Your objective
Retype all of the entries word for word.

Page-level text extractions

:::

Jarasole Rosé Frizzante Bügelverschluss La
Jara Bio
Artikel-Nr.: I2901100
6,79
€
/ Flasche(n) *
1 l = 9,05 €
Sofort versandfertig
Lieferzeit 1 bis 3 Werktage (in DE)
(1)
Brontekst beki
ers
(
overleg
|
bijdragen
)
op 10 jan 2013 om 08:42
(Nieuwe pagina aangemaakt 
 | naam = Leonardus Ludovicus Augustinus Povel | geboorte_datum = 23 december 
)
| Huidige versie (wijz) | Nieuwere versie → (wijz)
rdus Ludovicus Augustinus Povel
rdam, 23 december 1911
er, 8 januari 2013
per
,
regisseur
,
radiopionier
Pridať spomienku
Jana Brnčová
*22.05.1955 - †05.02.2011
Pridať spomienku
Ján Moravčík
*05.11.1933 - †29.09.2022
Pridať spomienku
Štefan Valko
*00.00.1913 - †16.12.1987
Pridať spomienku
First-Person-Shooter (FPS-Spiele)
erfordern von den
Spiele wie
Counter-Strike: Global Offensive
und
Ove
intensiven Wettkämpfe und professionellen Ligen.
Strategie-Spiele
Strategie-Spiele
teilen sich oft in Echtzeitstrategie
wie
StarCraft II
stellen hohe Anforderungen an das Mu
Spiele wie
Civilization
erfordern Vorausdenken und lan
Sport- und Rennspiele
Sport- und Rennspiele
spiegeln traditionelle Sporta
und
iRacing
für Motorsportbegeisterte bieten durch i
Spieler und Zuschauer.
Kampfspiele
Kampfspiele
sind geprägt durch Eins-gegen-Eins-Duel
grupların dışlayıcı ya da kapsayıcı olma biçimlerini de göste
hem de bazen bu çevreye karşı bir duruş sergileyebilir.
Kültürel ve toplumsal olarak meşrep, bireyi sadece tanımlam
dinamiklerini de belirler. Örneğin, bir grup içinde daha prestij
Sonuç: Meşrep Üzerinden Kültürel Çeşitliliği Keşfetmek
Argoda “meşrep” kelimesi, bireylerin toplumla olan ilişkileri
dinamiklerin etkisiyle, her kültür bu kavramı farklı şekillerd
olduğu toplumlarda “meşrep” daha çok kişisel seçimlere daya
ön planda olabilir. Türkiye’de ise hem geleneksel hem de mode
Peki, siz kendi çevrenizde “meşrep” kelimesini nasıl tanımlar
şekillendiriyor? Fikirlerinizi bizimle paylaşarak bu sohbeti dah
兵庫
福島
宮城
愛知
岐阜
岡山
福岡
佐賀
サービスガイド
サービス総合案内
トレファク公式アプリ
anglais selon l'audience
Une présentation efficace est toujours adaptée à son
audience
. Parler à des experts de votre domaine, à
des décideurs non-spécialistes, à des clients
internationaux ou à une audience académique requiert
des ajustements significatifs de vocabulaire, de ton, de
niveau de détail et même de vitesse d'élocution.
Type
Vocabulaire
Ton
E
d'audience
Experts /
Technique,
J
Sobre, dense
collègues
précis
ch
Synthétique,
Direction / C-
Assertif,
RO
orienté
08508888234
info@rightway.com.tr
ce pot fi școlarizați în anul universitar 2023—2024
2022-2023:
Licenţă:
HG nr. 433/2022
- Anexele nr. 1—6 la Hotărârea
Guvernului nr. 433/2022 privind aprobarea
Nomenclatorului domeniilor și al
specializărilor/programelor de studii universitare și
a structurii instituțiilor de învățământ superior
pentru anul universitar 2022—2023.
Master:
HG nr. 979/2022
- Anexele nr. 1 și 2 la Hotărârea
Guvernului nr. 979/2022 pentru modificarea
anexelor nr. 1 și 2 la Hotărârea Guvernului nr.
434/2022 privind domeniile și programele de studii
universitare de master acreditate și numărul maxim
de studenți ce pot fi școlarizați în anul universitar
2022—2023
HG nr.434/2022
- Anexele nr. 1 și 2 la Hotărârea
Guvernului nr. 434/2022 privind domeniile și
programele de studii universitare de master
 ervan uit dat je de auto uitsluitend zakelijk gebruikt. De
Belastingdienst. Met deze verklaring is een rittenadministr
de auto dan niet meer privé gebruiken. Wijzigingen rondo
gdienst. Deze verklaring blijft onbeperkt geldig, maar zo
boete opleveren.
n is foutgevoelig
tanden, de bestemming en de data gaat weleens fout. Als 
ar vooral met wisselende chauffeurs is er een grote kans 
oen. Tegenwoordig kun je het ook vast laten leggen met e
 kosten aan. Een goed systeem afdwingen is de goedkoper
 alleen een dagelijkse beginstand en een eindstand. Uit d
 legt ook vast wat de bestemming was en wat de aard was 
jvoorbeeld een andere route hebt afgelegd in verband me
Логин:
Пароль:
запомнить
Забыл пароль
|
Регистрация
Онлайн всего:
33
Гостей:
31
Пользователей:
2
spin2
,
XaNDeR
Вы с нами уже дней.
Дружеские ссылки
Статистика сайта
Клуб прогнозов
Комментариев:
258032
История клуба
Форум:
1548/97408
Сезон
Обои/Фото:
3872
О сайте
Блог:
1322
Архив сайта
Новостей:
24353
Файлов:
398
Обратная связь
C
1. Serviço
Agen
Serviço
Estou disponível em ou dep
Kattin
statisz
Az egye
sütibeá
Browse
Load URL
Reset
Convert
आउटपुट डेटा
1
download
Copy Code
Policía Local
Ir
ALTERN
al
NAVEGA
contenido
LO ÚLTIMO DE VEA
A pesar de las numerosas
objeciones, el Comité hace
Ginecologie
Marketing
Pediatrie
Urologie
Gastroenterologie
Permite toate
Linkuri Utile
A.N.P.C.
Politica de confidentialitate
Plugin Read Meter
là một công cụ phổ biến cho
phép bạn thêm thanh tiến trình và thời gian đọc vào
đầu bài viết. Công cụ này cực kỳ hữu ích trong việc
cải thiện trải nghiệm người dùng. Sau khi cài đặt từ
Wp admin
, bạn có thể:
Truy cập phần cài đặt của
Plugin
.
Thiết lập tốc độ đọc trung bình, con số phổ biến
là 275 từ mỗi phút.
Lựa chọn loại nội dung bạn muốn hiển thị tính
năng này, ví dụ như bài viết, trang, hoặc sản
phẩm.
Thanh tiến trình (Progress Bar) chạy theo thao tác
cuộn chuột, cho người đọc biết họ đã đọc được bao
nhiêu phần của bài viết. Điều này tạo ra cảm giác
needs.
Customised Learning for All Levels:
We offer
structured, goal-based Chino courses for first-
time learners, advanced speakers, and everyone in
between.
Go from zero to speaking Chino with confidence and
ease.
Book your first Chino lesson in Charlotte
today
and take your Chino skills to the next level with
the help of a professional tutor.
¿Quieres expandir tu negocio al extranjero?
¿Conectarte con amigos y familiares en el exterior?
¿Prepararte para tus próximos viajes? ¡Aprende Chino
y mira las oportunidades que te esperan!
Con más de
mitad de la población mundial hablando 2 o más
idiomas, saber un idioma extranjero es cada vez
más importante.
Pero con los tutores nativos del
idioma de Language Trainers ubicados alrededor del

:::

Reply
Jarasole Rosé Frizzante Bügelverschluss La
Jara Bio
Artikel-Nr.: I2901100
6,79
€
/ Flasche(n) *
1 l = 9,05 €
Sofort versandfertig
Lieferzeit 1 bis 3 Werktage (in DE)
(1)
Brontekst beki
ers
(
overleg
|
bijdragen
)
op 10 jan 2013 om 08:42
(Nieuwe pagina aangemaakt 
 | naam = Leonardus Ludovicus Augustinus Povel | geboorte_datum = 23 december 
)
| Huidige versie (wijz) | Nieuwere versie → (wijz)
rdus Ludovicus Augustinus Povel
rdam, 23 december 1911
er, 8 januari 2013
per
,
regisseur
,
radiopionier
Pridať spomienku
Jana Brnčová
*22.05.1955 - †05.02.2011
Pridať spomienku
Ján Moravčík
*05.11.1933 - †29.09.2022
Pridať spomienku
Štefan Valko
*00.00.1913 - †16.12.1987
Pridať spomienku
First-Person-Shooter (FPS-Spiele)
erfordern von den
Spiele wie
Counter-Strike: Global Offensive
und
Ove
intensiven Wettkämpfe und professionellen Ligen.
Strategie-Spiele
Strategie-Spiele
teilen sich oft in Echtzeitstrategie
wie
StarCraft II
stellen hohe Anforderungen an das Mu
Spiele wie
Civilization
erfordern Vorausdenken und lan
Sport- und Rennspiele
Sport- und Rennspiele
spiegeln traditionelle Sporta
und
iRacing
für Motorsportbegeisterte bieten durch i
Spieler und Zuschauer.
Kampfspiele
Kampfspiele
sind geprägt durch Eins-gegen-Eins-Duel
grupların dışlayıcı ya da kapsayıcı olma biçimlerini de göste
hem de bazen bu çevreye karşı bir duruş sergileyebilir.
Kültürel ve toplumsal olarak meşrep, bireyi sadece tanımlam
dinamiklerini de belirler. Örneğin, bir grup içinde daha prestij
Sonuç: Meşrep Üzerinden Kültürel Çeşitliliği Keşfetmek
Argoda “meşrep” kelimesi, bireylerin toplumla olan ilişkileri
dinamiklerin etkisiyle, her kültür bu kavramı farklı şekillerd
olduğu toplumlarda “meşrep” daha çok kişisel seçimlere daya
ön planda olabilir. Türkiye’de ise hem geleneksel hem de mode
Peki, siz kendi çevrenizde “meşrep” kelimesini nasıl tanımlar
şekillendiriyor? Fikirlerinizi bizimle paylaşarak bu sohbeti dah
兵庫
福島
宮城
愛知
岐阜
岡山
福岡
佐賀
サービスガイド
サービス総合案内
トレファク公式アプリ
anglais selon l'audience
Une présentation efficace est toujours adaptée à son
audience
. Parler à des experts de votre domaine, à
des décideurs non-spécialistes, à des clients
internationaux ou à une audience académique requiert
des ajustements significatifs de vocabulaire, de ton, de
niveau de détail et même de vitesse d'élocution.
Type
Vocabulaire
Ton
E
d'audience
Experts /
Technique,
J
Sobre, dense
collègues
précis
ch
Synthétique,
Direction / C-
Assertif,
RO
orienté
08508888234
info@rightway.com.tr
ce pot fi școlarizați în anul universitar 2023—2024
2022-2023:
Licenţă:
HG nr. 433/2022
- Anexele nr. 1—6 la Hotărârea
Guvernului nr. 433/2022 privind aprobarea
Nomenclatorului domeniilor și al
specializărilor/programelor de studii universitare și
a structurii instituțiilor de învățământ superior
pentru anul universitar 2022—2023.
Master:
HG nr. 979/2022
- Anexele nr. 1 și 2 la Hotărârea
Guvernului nr. 979/2022 pentru modificarea
anexelor nr. 1 și 2 la Hotărârea Guvernului nr.
434/2022 privind domeniile și programele de studii
universitare de master acreditate și numărul maxim
de studenți ce pot fi școlarizați în anul universitar
2022—2023
HG nr.434/2022
- Anexele nr. 1 și 2 la Hotărârea
Guvernului nr. 434/2022 privind domeniile și
programele de studii universitare de master
 ervan uit dat je de auto uitsluitend zakelijk gebruikt. De
Belastingdienst. Met deze verklaring is een rittenadministr
de auto dan niet meer privé gebruiken. Wijzigingen rondo
gdienst. Deze verklaring blijft onbeperkt geldig, maar zo
boete opleveren.
n is foutgevoelig
tanden, de bestemming en de data gaat weleens fout. Als 
ar vooral met wisselende chauffeurs is er een grote kans 
oen. Tegenwoordig kun je het ook vast laten leggen met e
 kosten aan. Een goed systeem afdwingen is de goedkoper
 alleen een dagelijkse beginstand en een eindstand. Uit d
 legt ook vast wat de bestemming was en wat de aard was 
jvoorbeeld een andere route hebt afgelegd in verband me
Логин:
Пароль:
запомнить
Забыл пароль
|
Регистрация
Онлайн всего:
33
Гостей:
31
Пользователей:
2
spin2
,
XaNDeR
Вы с нами уже дней.
Дружеские ссылки
Статистика сайта
Клуб прогнозов
Комментариев:
258032
История клуба
Форум:
1548/97408
Сезон
Обои/Фото:
3872
О сайте
Блог:
1322
Архив сайта
Новостей:
24353
Файлов:
398
Обратная связь
C
1. Serviço
Agen
Serviço
Estou disponível em ou dep
Kattin
statisz
Az egye
sütibeá
Browse
Load URL
Reset
Convert
आउटपुट डेटा
1
download
Copy Code
Policía Local
Ir
ALTERN
al
NAVEGA
contenido
LO ÚLTIMO DE VEA
A pesar de las numerosas
objeciones, el Comité hace
Ginecologie
Marketing
Pediatrie
Urologie
Gastroenterologie
Permite toate
Linkuri Utile
A.N.P.C.
Politica de confidentialitate
Plugin Read Meter
là một công cụ phổ biến cho
phép bạn thêm thanh tiến trình và thời gian đọc vào
đầu bài viết. Công cụ này cực kỳ hữu ích trong việc
cải thiện trải nghiệm người dùng. Sau khi cài đặt từ
Wp admin
, bạn có thể:
Truy cập phần cài đặt của
Plugin
.
Thiết lập tốc độ đọc trung bình, con số phổ biến
là 275 từ mỗi phút.
Lựa chọn loại nội dung bạn muốn hiển thị tính
năng này, ví dụ như bài viết, trang, hoặc sản
phẩm.
Thanh tiến trình (Progress Bar) chạy theo thao tác
cuộn chuột, cho người đọc biết họ đã đọc được bao
nhiêu phần của bài viết. Điều này tạo ra cảm giác
needs.
Customised Learning for All Levels:
We offer
structured, goal-based Chino courses for first-
time learners, advanced speakers, and everyone in
between.
Go from zero to speaking Chino with confidence and
ease.
Book your first Chino lesson in Charlotte
today
and take your Chino skills to the next level with
the help of a professional tutor.
¿Quieres expandir tu negocio al extranjero?
¿Conectarte con amigos y familiares en el exterior?
¿Prepararte para tus próximos viajes? ¡Aprende Chino
y mira las oportunidades que te esperan!
Con más de
mitad de la población mundial hablando 2 o más
idiomas, saber un idioma extranjero es cada vez
más importante.
Pero con los tutores nativos del
idioma de Language Trainers ubicados alrededor del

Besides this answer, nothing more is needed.